In your copy, reproduce the entries exactly as they are, minus the images.
======== Records to use
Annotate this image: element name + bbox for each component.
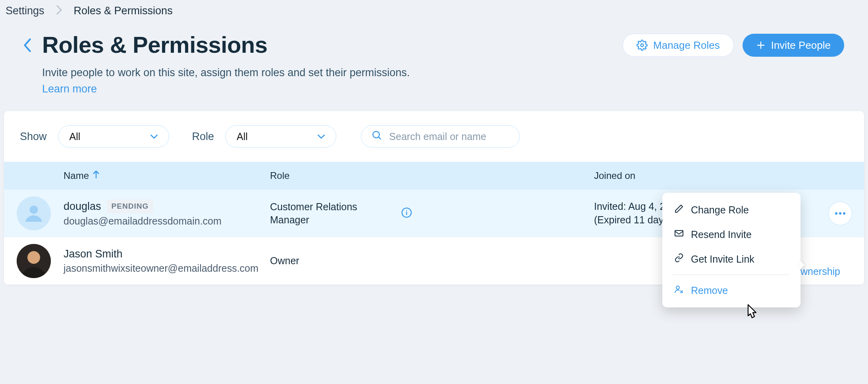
status-badge: PENDING [107,200,154,213]
invite-people-label: Invite People [771,39,831,52]
more-actions-button[interactable] [828,202,852,225]
svg-point-6 [843,212,845,215]
svg-point-0 [641,44,644,47]
remove-user-icon [674,284,684,296]
user-role: Owner [270,254,401,267]
role-filter-label: Role [192,131,214,143]
chevron-down-icon [150,132,158,141]
manage-roles-button[interactable]: Manage Roles [623,34,734,57]
learn-more-link[interactable]: Learn more [42,83,97,95]
role-filter-select[interactable]: All [225,125,336,148]
chevron-right-icon [56,5,62,17]
role-filter-value: All [237,131,248,142]
manage-roles-label: Manage Roles [653,39,720,52]
menu-divider [673,275,790,275]
menu-get-invite-link[interactable]: Get Invite Link [662,247,800,271]
envelope-icon [674,228,684,240]
menu-change-role[interactable]: Change Role [662,198,800,222]
menu-pointer [800,260,804,270]
gear-icon [637,40,648,51]
avatar [17,244,51,278]
avatar-placeholder [17,196,51,230]
svg-point-9 [27,251,40,264]
menu-change-role-label: Change Role [691,204,749,216]
column-name-label: Name [64,170,89,181]
invite-people-button[interactable]: Invite People [743,34,844,57]
search-icon [372,130,382,143]
table-header: Name Role Joined on [4,162,864,190]
show-filter-label: Show [20,131,47,143]
user-email: douglas@emailaddressdomain.com [64,215,270,227]
back-arrow-icon[interactable] [24,38,32,55]
page-header: Roles & Permissions Invite people to wor… [0,22,868,111]
svg-point-4 [835,212,837,215]
show-filter-select[interactable]: All [58,125,169,148]
menu-remove-label: Remove [691,285,728,296]
filters-bar: Show All Role All [4,111,864,162]
page-title: Roles & Permissions [42,31,410,58]
context-menu: Change Role Resend Invite Get Invite Lin… [662,193,800,307]
sort-ascending-icon [93,171,99,181]
column-role[interactable]: Role [270,170,401,181]
svg-point-11 [676,286,679,289]
svg-point-5 [839,212,841,215]
info-icon[interactable] [401,213,412,219]
page-subtitle: Invite people to work on this site, assi… [42,67,410,79]
breadcrumb-root[interactable]: Settings [6,5,44,17]
user-name: Jason Smith [64,248,123,260]
menu-resend-invite[interactable]: Resend Invite [662,222,800,247]
pencil-icon [674,204,684,216]
svg-point-2 [30,205,38,214]
menu-resend-invite-label: Resend Invite [691,229,752,240]
user-role: Customer Relations Manager [270,200,401,226]
menu-remove[interactable]: Remove [662,278,800,303]
search-box[interactable] [361,125,520,148]
breadcrumb-current: Roles & Permissions [74,5,173,17]
breadcrumb: Settings Roles & Permissions [0,0,868,22]
menu-get-invite-link-label: Get Invite Link [691,253,754,265]
plus-icon [756,40,766,50]
column-name[interactable]: Name [64,170,270,181]
show-filter-value: All [69,131,81,142]
link-icon [674,253,684,265]
column-joined[interactable]: Joined on [594,170,729,181]
search-input[interactable] [389,131,509,142]
user-email: jasonsmithwixsiteowner@emailaddress.com [64,263,270,274]
user-name: douglas [64,200,101,213]
svg-rect-10 [675,230,683,236]
chevron-down-icon [318,132,325,141]
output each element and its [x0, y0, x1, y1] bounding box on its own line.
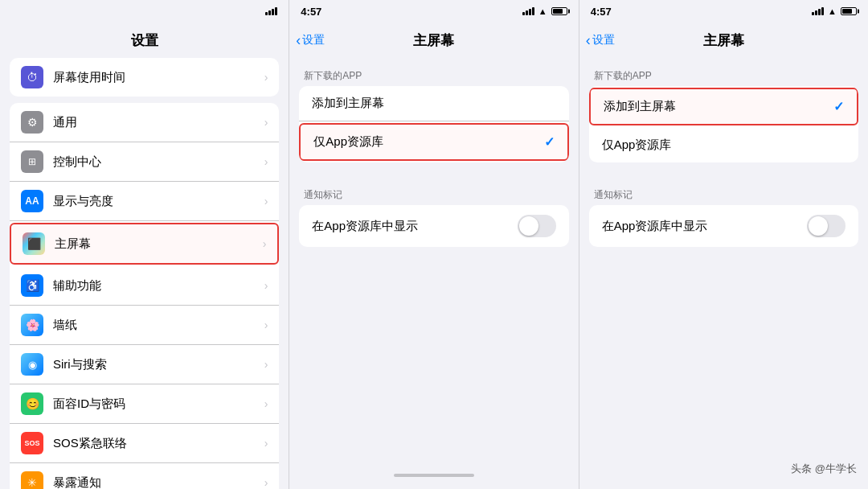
================
Exercise solution >>
Annotate this image: element name + bbox for each component.
status-badge: PENDING [107,200,154,213]
invite-people-label: Invite People [771,39,831,52]
more-actions-button[interactable] [828,202,852,225]
svg-point-6 [843,212,845,215]
svg-point-0 [641,44,644,47]
remove-user-icon [674,284,684,296]
user-role: Owner [270,254,401,267]
role-filter-label: Role [192,131,214,143]
chevron-down-icon [150,132,158,141]
manage-roles-button[interactable]: Manage Roles [623,34,734,57]
learn-more-link[interactable]: Learn more [42,83,97,95]
role-filter-select[interactable]: All [225,125,336,148]
chevron-right-icon [56,5,62,17]
role-filter-value: All [237,131,248,142]
manage-roles-label: Manage Roles [653,39,720,52]
menu-divider [673,275,790,275]
menu-get-invite-link[interactable]: Get Invite Link [662,247,800,271]
envelope-icon [674,228,684,240]
menu-change-role[interactable]: Change Role [662,198,800,222]
menu-pointer [800,260,804,270]
gear-icon [637,40,648,51]
avatar [17,244,51,278]
avatar-placeholder [17,196,51,230]
svg-point-9 [27,251,40,264]
menu-change-role-label: Change Role [691,204,749,216]
column-name-label: Name [64,170,89,181]
invite-people-button[interactable]: Invite People [743,34,844,57]
search-icon [372,130,382,143]
table-header: Name Role Joined on [4,162,864,190]
show-filter-label: Show [20,131,47,143]
user-email: douglas@emailaddressdomain.com [64,215,270,227]
back-arrow-icon[interactable] [24,38,32,55]
page-header: Roles & Permissions Invite people to wor… [0,22,868,111]
svg-point-4 [835,212,837,215]
show-filter-select[interactable]: All [58,125,169,148]
menu-remove-label: Remove [691,285,728,296]
filters-bar: Show All Role All [4,111,864,162]
page-title: Roles & Permissions [42,31,410,58]
context-menu: Change Role Resend Invite Get Invite Lin… [662,193,800,307]
sort-ascending-icon [93,171,99,181]
column-role[interactable]: Role [270,170,401,181]
svg-point-11 [676,286,679,289]
svg-point-5 [839,212,841,215]
info-icon[interactable] [401,213,412,219]
page-subtitle: Invite people to work on this site, assi… [42,67,410,79]
breadcrumb-root[interactable]: Settings [6,5,44,17]
user-name: Jason Smith [64,248,123,260]
menu-resend-invite[interactable]: Resend Invite [662,222,800,247]
pencil-icon [674,204,684,216]
svg-point-2 [30,205,38,214]
menu-resend-invite-label: Resend Invite [691,229,752,240]
user-role: Customer Relations Manager [270,200,401,226]
menu-remove[interactable]: Remove [662,278,800,303]
search-box[interactable] [361,125,520,148]
breadcrumb-current: Roles & Permissions [74,5,173,17]
breadcrumb: Settings Roles & Permissions [0,0,868,22]
menu-get-invite-link-label: Get Invite Link [691,253,754,265]
plus-icon [756,40,766,50]
column-name[interactable]: Name [64,170,270,181]
show-filter-value: All [69,131,81,142]
link-icon [674,253,684,265]
column-joined[interactable]: Joined on [594,170,729,181]
search-input[interactable] [389,131,509,142]
user-email: jasonsmithwixsiteowner@emailaddress.com [64,263,270,274]
user-name: douglas [64,200,101,213]
svg-rect-10 [675,230,683,236]
chevron-down-icon [318,132,325,141]
output each element and its [x0, y0, x1, y1] bounding box on its own line.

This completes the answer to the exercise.